### Task material

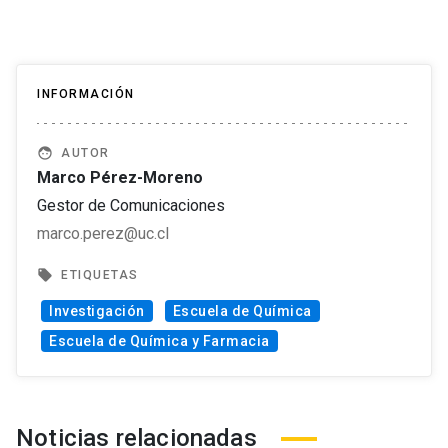
INFORMACIÓN
face
AUTOR
Marco Pérez-Moreno
Gestor de Comunicaciones
marco.perez@uc.cl
local_offer
ETIQUETAS
Investigación
Escuela de Química
Escuela de Química y Farmacia
Noticias relacionadas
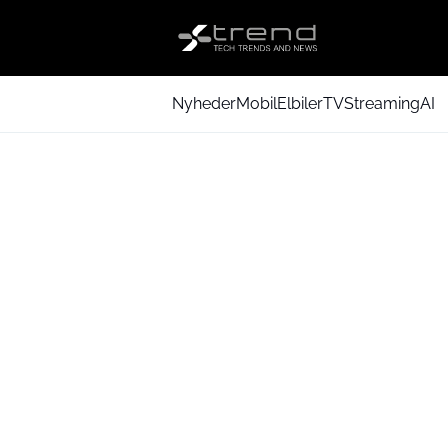
Nyheder
Mobil
Elbiler
TV
Streaming
AI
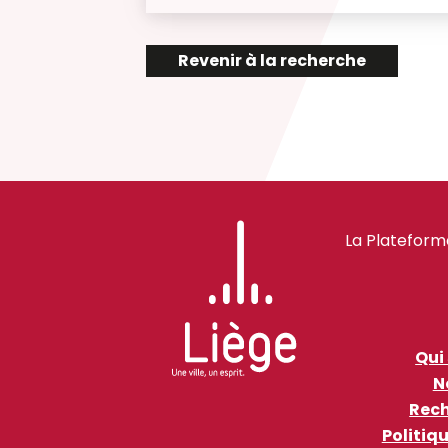
Revenir à la recherche
La Plateform
Qui
N
Rech
Politiq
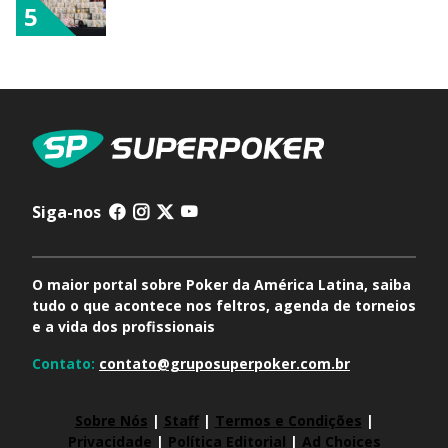
5
Siga-nos
O maior portal sobre Poker da América Latina, saiba
tudo o que acontece nos feltros, agenda de torneios
e a vida dos profissionais
Contato:
contato@gruposuperpoker.com.br
Sobre Nós
|
Staff
|
Termos e Condições
|
Privacidade
|
Política Editorial
|
Ad Choices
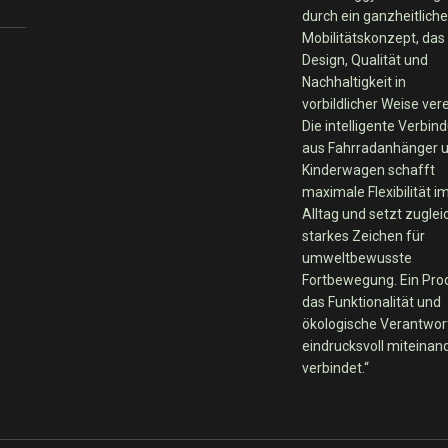
durch ein ganzheitlich
Mobilitätskonzept, das
Design, Qualität und
Nachhaltigkeit in
vorbildlicher Weise vere
Die intelligente Verbin
aus Fahrradanhänger 
Kinderwagen schafft
maximale Flexibilität i
Alltag und setzt zuglei
starkes Zeichen für
umweltbewusste
Fortbewegung. Ein Pro
das Funktionalität und
ökologische Verantwo
eindrucksvoll miteinan
verbindet.“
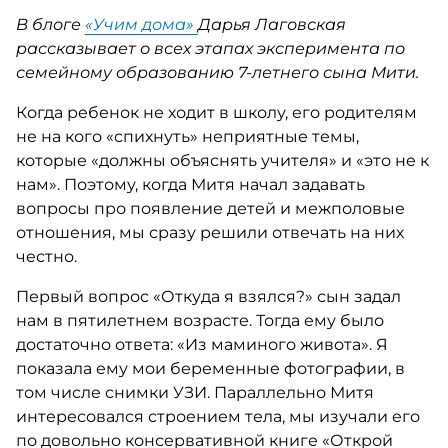
В блоге
«Учим дома»
Дарья Лаговская
рассказывает о всех этапах эксперимента по
семейному образованию 7-летнего сына Мити.
Когда ребенок не ходит в школу, его родителям
не на кого «спихнуть» неприятные темы,
которые «должны объяснять учителя» и «это не к
нам». Поэтому, когда Митя начал задавать
вопросы про появление детей и межполовые
отношения, мы сразу решили отвечать на них
честно.
Первый вопрос «Откуда я взялся?» сын задал
нам в пятилетнем возрасте. Тогда ему было
достаточно ответа: «Из маминого живота». Я
показала ему мои беременные фотографии, в
том числе снимки УЗИ. Параллельно Митя
интересовался строением тела, мы изучали его
по довольно консервативной книге «Открой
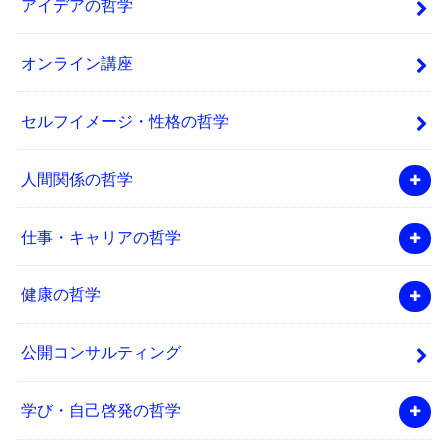
アイデアの哲学
オンライン講座
セルフイメージ・性格の哲学
人間関係の哲学
仕事・キャリアの哲学
健康の哲学
公開コンサルティング
学び・自己啓発の哲学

### Brief
Copy each line above exactly. Images do not belong in the copy.

### Exercise output
INFORMACIÓN
face
AUTOR
Marco Pérez-Moreno
Gestor de Comunicaciones
marco.perez@uc.cl
local_offer
ETIQUETAS
Investigación
Escuela de Química
Escuela de Química y Farmacia
Noticias relacionadas
Nyheder
Mobil
Elbiler
TV
Streaming
AI
Revenir à la recherche
La Plateform
Qui
N
Rech
Politiq
5
Siga-nos
O maior portal sobre Poker da América Latina, saiba
tudo o que acontece nos feltros, agenda de torneios
e a vida dos profissionais
Contato:
contato@gruposuperpoker.com.br
Sobre Nós
|
Staff
|
Termos e Condições
|
Privacidade
|
Política Editorial
|
Ad Choices
durch ein ganzheitlich
Mobilitätskonzept, das
Design, Qualität und
Nachhaltigkeit in
vorbildlicher Weise vere
Die intelligente Verbin
aus Fahrradanhänger 
Kinderwagen schafft
maximale Flexibilität i
Alltag und setzt zuglei
starkes Zeichen für
umweltbewusste
Fortbewegung. Ein Pro
das Funktionalität und
ökologische Verantwo
eindrucksvoll miteinan
verbindet.“
В блоге
«Учим дома»
Дарья Лаговская
рассказывает о всех этапах эксперимента по
семейному образованию 7-летнего сына Мити.
Когда ребенок не ходит в школу, его родителям
не на кого «спихнуть» неприятные темы,
которые «должны объяснять учителя» и «это не к
нам». Поэтому, когда Митя начал задавать
вопросы про появление детей и межполовые
отношения, мы сразу решили отвечать на них
честно.
Первый вопрос «Откуда я взялся?» сын задал
нам в пятилетнем возрасте. Тогда ему было
достаточно ответа: «Из маминого живота». Я
показала ему мои беременные фотографии, в
том числе снимки УЗИ. Параллельно Митя
интересовался строением тела, мы изучали его
по довольно консервативной книге «Открой
アイデアの哲学
オンライン講座
セルフイメージ・性格の哲学
人間関係の哲学
仕事・キャリアの哲学
健康の哲学
公開コンサルティング
学び・自己啓発の哲学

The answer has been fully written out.